At this summer's HOPE conference, Joshua Aaron spoke about ICEBlock, his iPhone app that allows users to anonymously report ICE sightings within a 5 mile radius, and to get notifications when others report ICE sightings near them. You can see the full talk, and the lively/infuriating Q&A, here, starting at 6:12:10.
Thanks to repression from the highest levels of the Trump administration, his app has gone viral and garnered over a million downloads from the App Store. Karoline Leavitt called it "an incitement of further violence against our ICE officers." Tom Homan said, "DOJ needs to look at this and see if they're crossing that line." Kristi Noem called the app "obstruction of justice." Pam Bondi announced "we are looking at it, we are looking at him, and he better watch out, because that's not a protected speech." (Notifying people about ICE sightings is protected speech, no matter what the fascist Attorney General says.) Joshua and his family have been receiving threats.
But unfortunately, despite the app’s goal of protecting people from ICE, its viral success, and the state repression against it, ICEBlock has serious issues:
Most importantly, it wasn’t developed with input from people who actually defend immigrants from deportation. As a result, it doesn’t provide people with what they need to stay safe.
Because ICE sightings in the app aren’t verified in any way, it's likely that most reports in the app aren't actually ICE, even if they’re posted by people who mean well – as I describe below, the vast majority of ICE reports are false positives.
And judging by the App Store reviews, it’s clear that not everyone means well. One review says: “This is a great app for safety information. Unfortunately MAGA is now posting false information on there and making racist comments in the comment section.”
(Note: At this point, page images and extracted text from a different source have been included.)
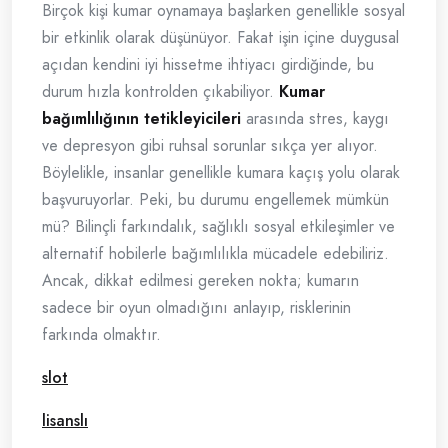
Birçok kişi kumar oynamaya başlarken genellikle sosyal
bir etkinlik olarak düşünüyor. Fakat işin içine duygusal
açıdan kendini iyi hissetme ihtiyacı girdiğinde, bu
durum hızla kontrolden çıkabiliyor.
Kumar
bağımlılığının tetikleyicileri
arasında stres, kaygı
ve depresyon gibi ruhsal sorunlar sıkça yer alıyor.
Böylelikle, insanlar genellikle kumara kaçış yolu olarak
başvuruyorlar. Peki, bu durumu engellemek mümkün
mü? Bilinçli farkındalık, sağlıklı sosyal etkileşimler ve
alternatif hobilerle bağımlılıkla mücadele edebiliriz.
Ancak, dikkat edilmesi gereken nokta; kumarın
sadece bir oyun olmadığını anlayıp, risklerinin
farkında olmaktır.
slot
lisanslı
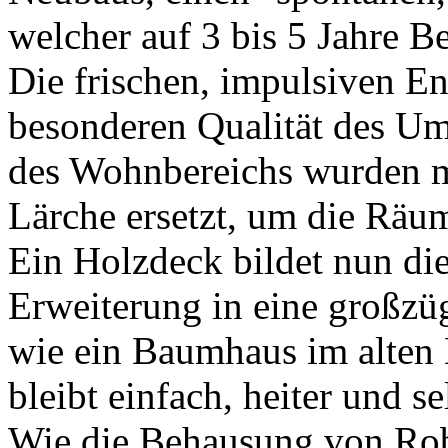
welcher auf 3 bis 5 Jahre 
Die frischen, impulsiven E
besonderen Qualität des Um
des Wohnbereichs wurden m
Lärche ersetzt, um die Räu
Ein Holzdeck bildet nun di
Erweiterung in eine großzü
wie ein Baumhaus im alten
bleibt einfach, heiter und se
Wie die Behausung von Robi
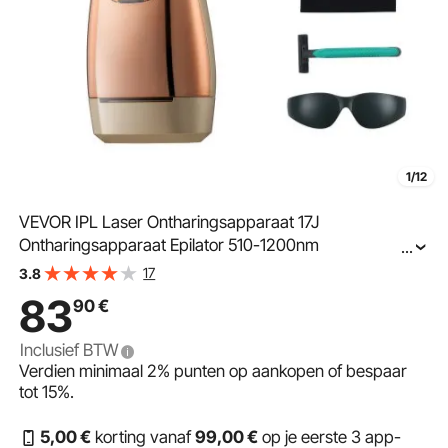
1/12
VEVOR IPL Laser Ontharingsapparaat 17J
Ontharingsapparaat Epilator 510-1200nm
...
Golflengtebereik 3,0 m² Lichtuitstralend oppervlak 5-
17
3.8
niveau intensiteitsaanpassing 400.000 lichtpulsen
83
90
€
Ontharing
Inclusief BTW
Verdien minimaal
2%
punten op aankopen of bespaar
tot
15%
.
5
,00
€
korting vanaf
99
,00
€
op je eerste 3 app-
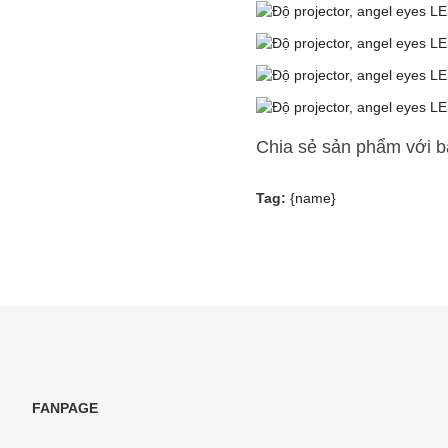
Chia sẻ sản phẩm với 
Tag:
{name}
FANPAGE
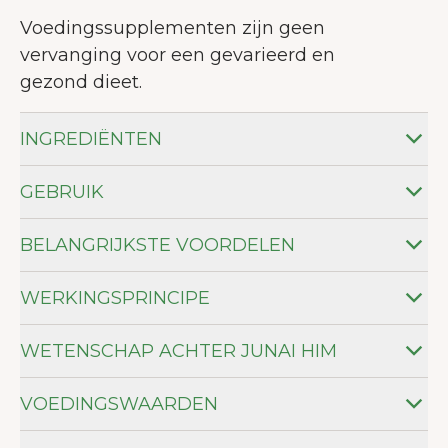
Voedingssupplementen zijn geen
vervanging voor een gevarieerd en
gezond dieet.
INGREDIËNTEN
GEBRUIK
BELANGRIJKSTE VOORDELEN
WERKINGSPRINCIPE
WETENSCHAP ACHTER JUNAI HIM
VOEDINGSWAARDEN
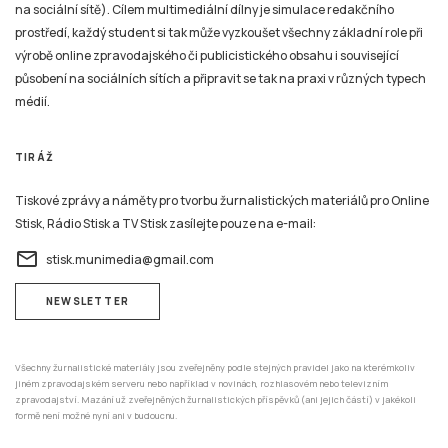
na sociální sítě). Cílem multimediální dílny je simulace redakčního
prostředí, každý student si tak může vyzkoušet všechny základní role při
výrobě online zpravodajského či publicistického obsahu i související
působení na sociálních sítích a připravit se tak na praxi v různých typech
médií.
TIRÁŽ
Tiskové zprávy a náměty pro tvorbu žurnalistických materiálů pro Online
Stisk, Rádio Stisk a TV Stisk zasílejte pouze na e-mail:
email
stisk.munimedia@gmail.com
NEWSLETTER
Všechny žurnalistické materiály jsou zveřejněny podle stejných pravidel jako na kterémkoliv
jiném zpravodajském serveru nebo například v novinách, rozhlasovém nebo televizním
zpravodajství. Mazání už zveřejněných žurnalistických příspěvků (ani jejich částí) v jakékoli
formě není možné nyní ani v budoucnu.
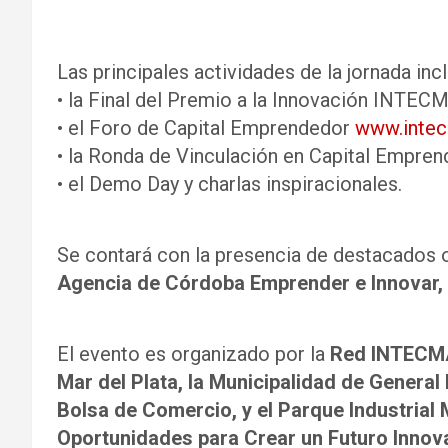
Las principales actividades de la jornada inc
• la Final del Premio a la Innovación INTEC
• el Foro de Capital Emprendedor
www.intecm
• la Ronda de Vinculación en Capital Empre
• el Demo Day y charlas inspiracionales.
Se contará con la presencia de destacados
Agencia de Córdoba Emprender e Innovar, 
El evento es organizado por la
Red INTECM
Mar del Plata, la Municipalidad de Genera
Bolsa de Comercio, y el Parque Industrial M
Oportunidades para Crear un Futuro Innov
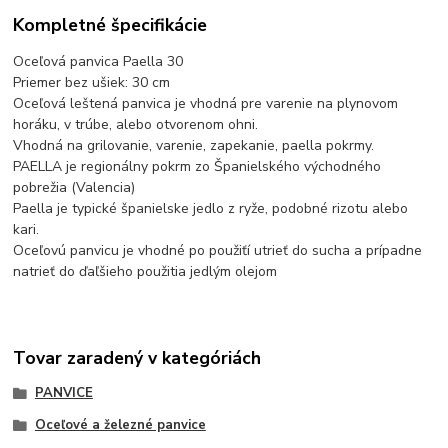
Kompletné špecifikácie
Oceľová panvica Paella 30
Priemer bez ušiek: 30 cm
Oceľová leštená panvica je vhodná pre varenie na plynovom
horáku, v trúbe, alebo otvorenom ohni.
Vhodná na grilovanie, varenie, zapekanie, paella pokrmy.
PAELLA je regionálny pokrm zo Španielského východného
pobrežia (Valencia)
Paella je typické španielske jedlo z ryže, podobné rizotu alebo
kari.
Oceľovú panvicu je vhodné po použiťí utrieť do sucha a prípadne
natrieť do ďaľšieho použitia jedlým olejom
Tovar zaradený v kategóriách
PANVICE
Oceľové a železné panvice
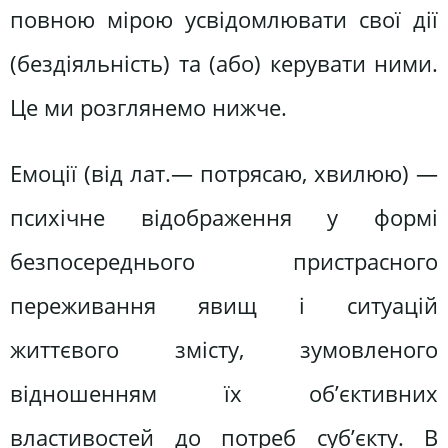
повною мірою усвідомлювати свої дії
(бездіяльність) та (або) керувати ними.
Це ми розглянемо нижче.
Емоції (від лат.— потрясаю, хвилюю) —
психічне відображення у формі
безпосереднього пристрасного
переживання явищ і ситуацій
життєвого змісту, зумовленого
відношенням їх об’єктивних
властивостей до потреб суб’єкту. В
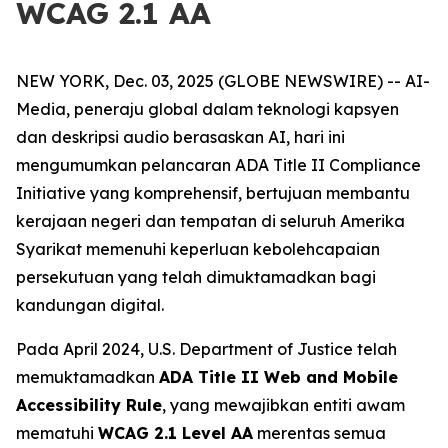
WCAG 2.1 AA
NEW YORK, Dec. 03, 2025 (GLOBE NEWSWIRE) -- AI-
Media, peneraju global dalam teknologi kapsyen
dan deskripsi audio berasaskan AI, hari ini
mengumumkan pelancaran ADA Title II Compliance
Initiative yang komprehensif, bertujuan membantu
kerajaan negeri dan tempatan di seluruh Amerika
Syarikat memenuhi keperluan kebolehcapaian
persekutuan yang telah dimuktamadkan bagi
kandungan digital.
Pada April 2024, U.S. Department of Justice telah
memuktamadkan
ADA Title II Web and Mobile
Accessibility Rule
, yang mewajibkan entiti awam
mematuhi
WCAG 2.1 Level AA
merentas semua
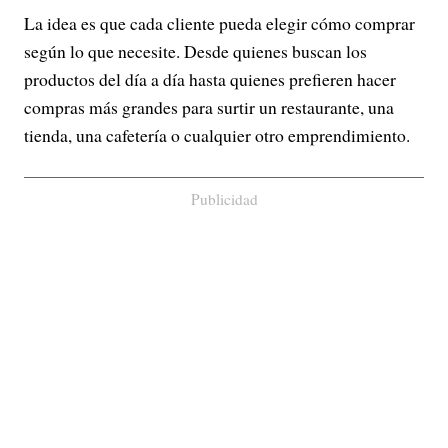
La idea es que cada cliente pueda elegir cómo comprar
según lo que necesite. Desde quienes buscan los
productos del día a día hasta quienes prefieren hacer
compras más grandes para surtir un restaurante, una
tienda, una cafetería o cualquier otro emprendimiento.
Publicidad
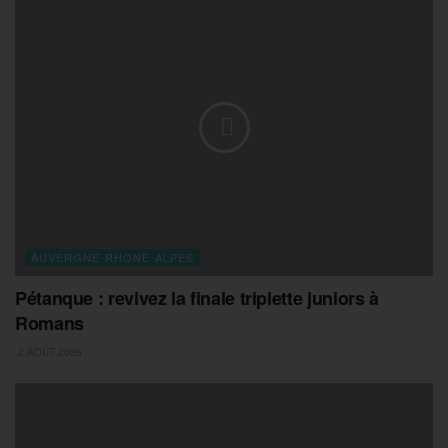
AUVERGNE-RHONE-ALPES
Pétanque : revivez la finale triplette juniors à
Romans
2 AOÛT 2026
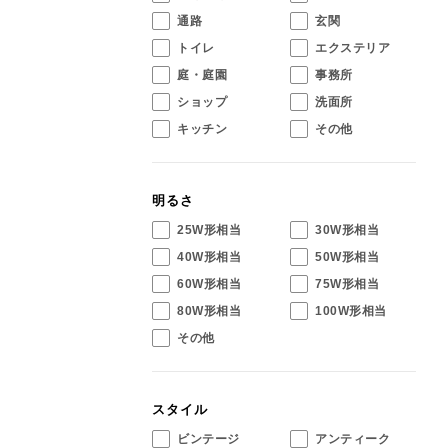
通路
玄関
トイレ
エクステリア
庭・庭園
事務所
ショップ
洗面所
キッチン
その他
明るさ
25W形相当
30W形相当
40W形相当
50W形相当
60W形相当
75W形相当
80W形相当
100W形相当
その他
スタイル
ビンテージ
アンティーク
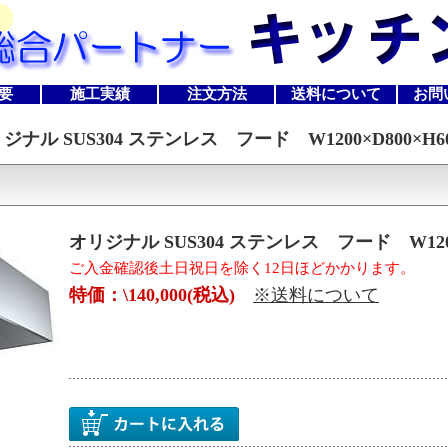
要
施工実績
注文方法
送料について
お問
ジナル SUS304 ステンレス フード W1200×D800×H6
オリジナル SUS304 ステンレス フード W1200×
ご入金確認後土日祝日を除く12日ほどかかります。
特価：\140,000(税込)
※送料について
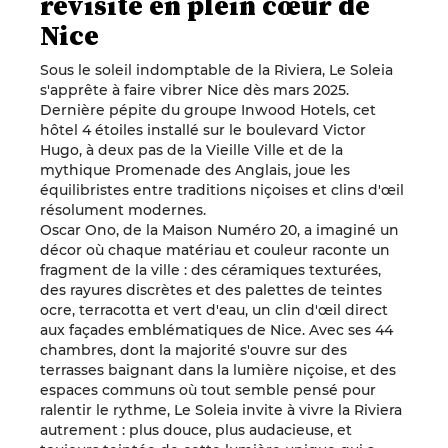
revisité en plein cœur de
Nice
Sous le soleil indomptable de la Riviera, Le Soleia
s'apprête à faire vibrer Nice dès mars 2025.
Dernière pépite du groupe Inwood Hotels, cet
hôtel 4 étoiles installé sur le boulevard Victor
Hugo, à deux pas de la Vieille Ville et de la
mythique Promenade des Anglais, joue les
équilibristes entre traditions niçoises et clins d'œil
résolument modernes.
Oscar Ono, de la Maison Numéro 20, a imaginé un
décor où chaque matériau et couleur raconte un
fragment de la ville : des céramiques texturées,
des rayures discrètes et des palettes de teintes
ocre, terracotta et vert d'eau, un clin d'œil direct
aux façades emblématiques de Nice. Avec ses 44
chambres, dont la majorité s'ouvre sur des
terrasses baignant dans la lumière niçoise, et des
espaces communs où tout semble pensé pour
ralentir le rythme, Le Soleia invite à vivre la Riviera
autrement : plus douce, plus audacieuse, et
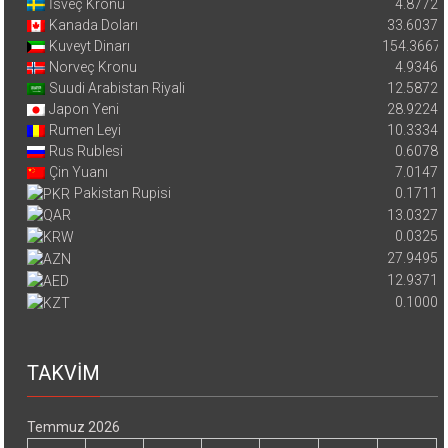
İsveç Kronu
4.8772
Kanada Doları
33.6037
Kuveyt Dinarı
154.3667
Norveç Kronu
4.9346
Suudi Arabistan Riyali
12.5872
Japon Yeni
28.9224
Rumen Leyi
10.3334
Rus Rublesi
0.6078
Çin Yuanı
7.0147
Pakistan Rupisi
0.1711
13.0327
0.0325
27.9495
12.9371
0.1000
TAKVİM
Temmuz 2026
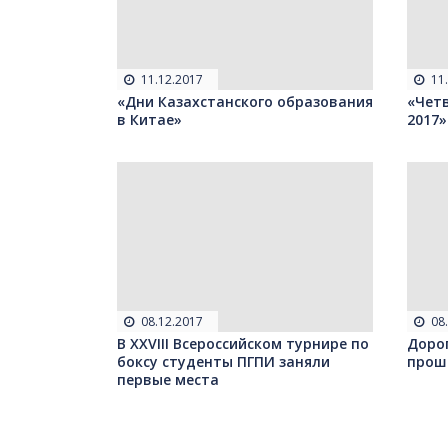
11.12.2017
11
«Дни Казахстанского образования
«Чет
в Китае»
2017»
08.12.2017
08
В XXVIII Всероссийском турнире по
Доро
боксу студенты ПГПИ заняли
прош
первые места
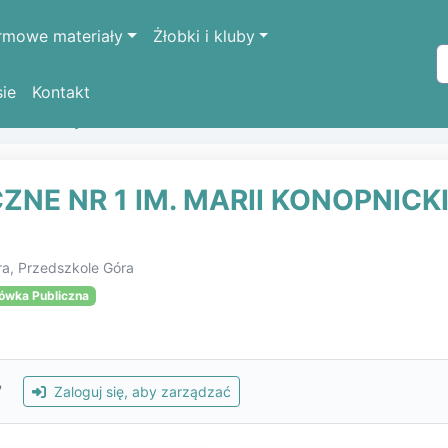
rmowe materiały
Żłobki i kluby
sie
Kontakt
k oświatowych
PRZEDSZKOLE PUBLICZNE NR 1 IM. MARI
ZNE NR 1 IM. MARII KONOPNICK
ra, Przedszkole Góra
ówka Publiczna
?
Zaloguj się, aby zarządzać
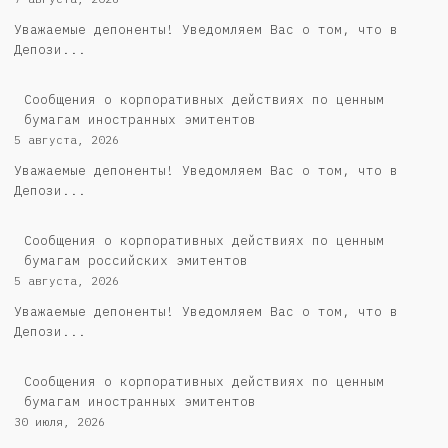
Уважаемые депоненты! Уведомляем Вас о том, что в
Депози...
Сообщения о корпоративных действиях по ценным
бумагам иностранных эмитентов
5 августа, 2026
Уважаемые депоненты! Уведомляем Вас о том, что в
Депози...
Cообщения о корпоративных действиях по ценным
бумагам российских эмитентов
5 августа, 2026
Уважаемые депоненты! Уведомляем Вас о том, что в
Депози...
Сообщения о корпоративных действиях по ценным
бумагам иностранных эмитентов
30 июля, 2026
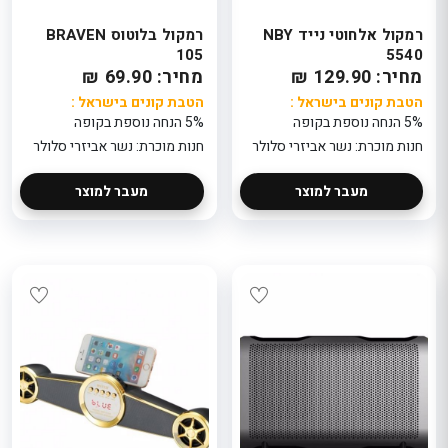
רמקול אלחוטי נייד NBY
רמקול בלוטוס BRAVEN
105
5540
מחיר: 129.90 ₪
מחיר: 69.90 ₪
הטבת קונים בישראל :
הטבת קונים בישראל :
5% הנחה נוספת בקופה
5% הנחה נוספת בקופה
חנות מוכרת: נשר אביזרי סלולר
חנות מוכרת: נשר אביזרי סלולר
מעבר למוצר
מעבר למוצר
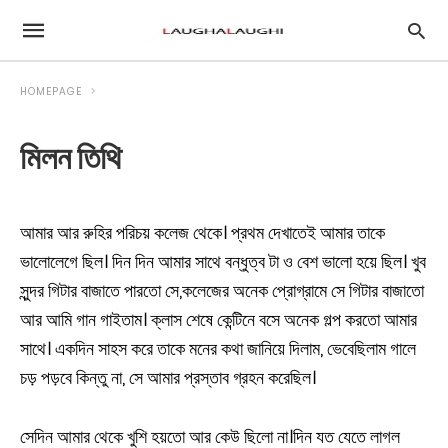
HOMEPAGE
মিলন তিথি
আমার আর রুহির পরিচয় কলেজ থেকে। প্রথম দেখাতেই আমার তাকে
ভালোলেগে ছিল। দিন দিন আমার সাথে বন্ধুত্ব টা ও বেশ ভালো হয়ে ছিল। খুব
সুন্দর গিটার বাজাতে পারতো সে,কলেজের অনেক প্রোগ্রামে সে গিটার বাজাতো
আর আমি গান গাইতাম। ক্লাস শেষে কেন্টিনে বসে অনেক গল্প করতো আমার
সাথে। একদিন সাহস করে তাকে মনের কথা জানিয়ে দিলাম, ভেবেছিলাম গালে
চড় পড়বে কিন্তু না, সে আমার প্রস্তাব গ্রহন করেছিল।
সেদিন আমার থেকে খুশি হয়তো আর কেউ ছিলো না।দিন যত যেতে লাগল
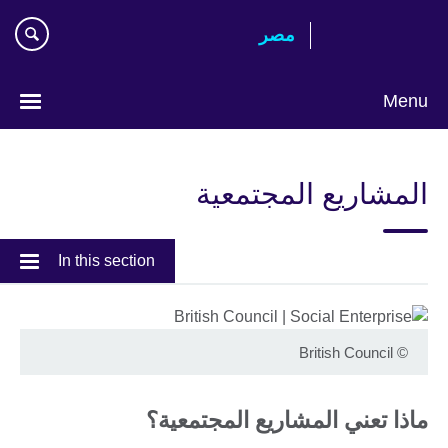
Skip
مصر‎
to
main
content
Menu
Languages
المشاريع المجتمعية
In this section
British Council
©
ماذا تعني المشاريع المجتمعية؟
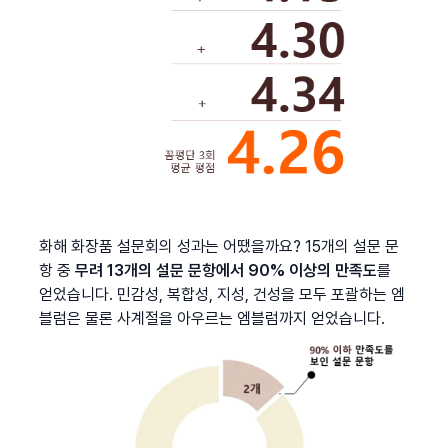
화해 화장품 설문회의 성과는 어땠을까요? 15개의 설문 문
항 중 
무려 13개의 설문 문항에서 90% 이상의 만족도
를 
얻었습니다. 민감성, 복합성, 지성, 건성을 모두 포괄하는 엠
블럼은 물론 사계절을 아우르는 엠블럼까지 얻었습니다.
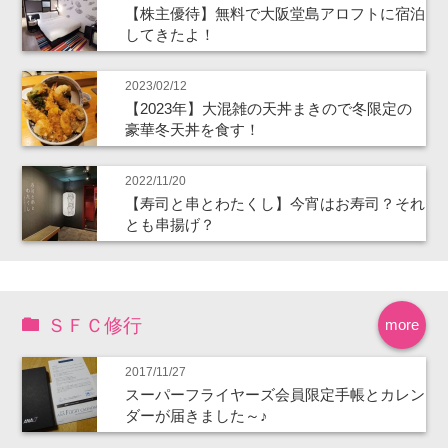
【株主優待】無料で大阪堂島アロフトに宿泊
してきたよ！
2023/02/12
【2023年】大混雑の天丼まきので冬限定の
豪華冬天丼を食す！
2022/11/20
【寿司と串とわたくし】今宵はお寿司？それ
とも串揚げ？
ＳＦＣ修行
more
2017/11/27
スーパーフライヤーズ会員限定手帳とカレン
ダーが届きました～♪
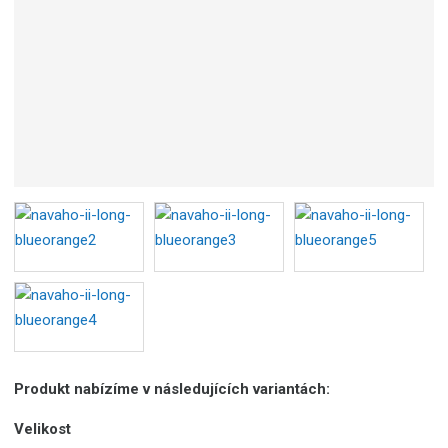
Produkt nabízíme v následujících variantách:
Velikost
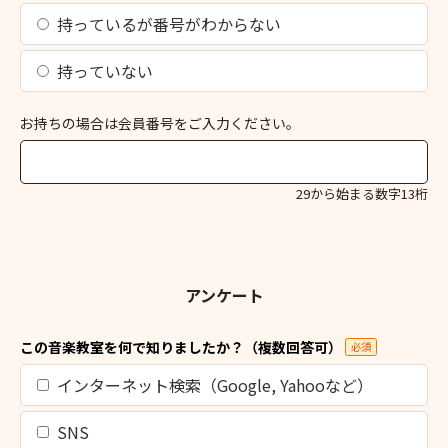
持っているが番号がわからない
持っていない
お持ちの場合は会員番号をご入力ください。
29から始まる数字13桁
アンケート
この音楽教室を何で知りましたか？（複数回答可）
必須
インターネット検索（Google, Yahooなど）
SNS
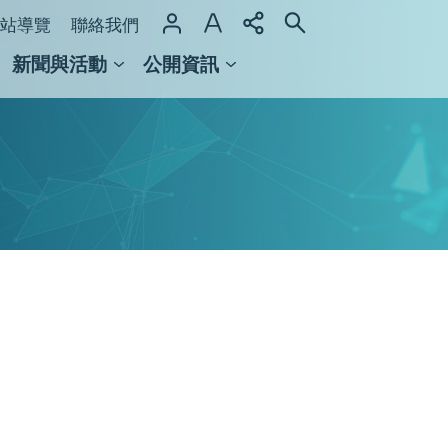
站導覽
聯絡我們
新聞與活動
公開資訊
域整合計畫
館及檔案館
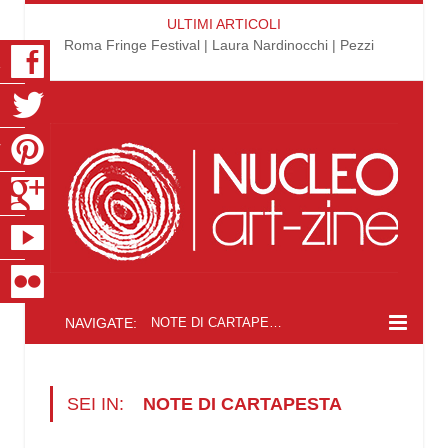
ULTIMI ARTICOLI
Roma Fringe Festival | Laura Nardinocchi | Pezzi
K
R
T
S
E
R
NAVIGATE:
NOTE DI CARTAPESTA
SEI IN:
NOTE DI CARTAPESTA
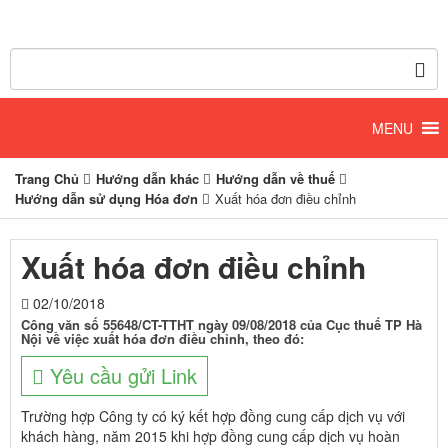
Trang Chủ
Hướng dẫn khác
Hướng dẫn về thuế
Hướng dẫn sử dụng Hóa đơn
Xuất hóa đơn điều chỉnh
Xuất hóa đơn điều chỉnh
02/10/2018
Công văn số 55648/CT-TTHT ngày 09/08/2018 của Cục thuế TP Hà
Nội về việc xuất hóa đơn điều chỉnh, theo đó:
Yêu cầu gửi Link
Trường hợp Công ty có ký kết hợp đồng cung cấp dịch vụ với
khách hàng, năm 2015 khi hợp đồng cung cấp dịch vụ hoàn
Joshua makes strong claims about the security and privacy of his app without backing any of them up with technical details. Many of his claims are false. He also chose to target only iOS, and not Android, because of a misunderstanding about how Android push notifications work. And even worse, during the Q&A, he made it clear that he didn't understand terms like “warrant canary,” "reverse engineering," or “security through obscurity,” which doesn't inspire confidence.
Privacy promises without the evidence
When I first heard about ICEBlock, I liked the idea, but I – and others in various group chats I'm part of – were skeptical.
Joshua promises that ICE reports are "completely anonymous," that the app doesn't store any personal data, and that it's "impossible to trace reports back to individual users." These are bold claims that he hasn't backed up with evidence. Unlike reputable privacy tools, ICEBlock isn't open source (in the talk, he explicitly rejected the idea of open sourcing it or allowing the security community to help him improve it), and Joshua hasn't published a threat model or technical documentation explaining how his app keeps these promises.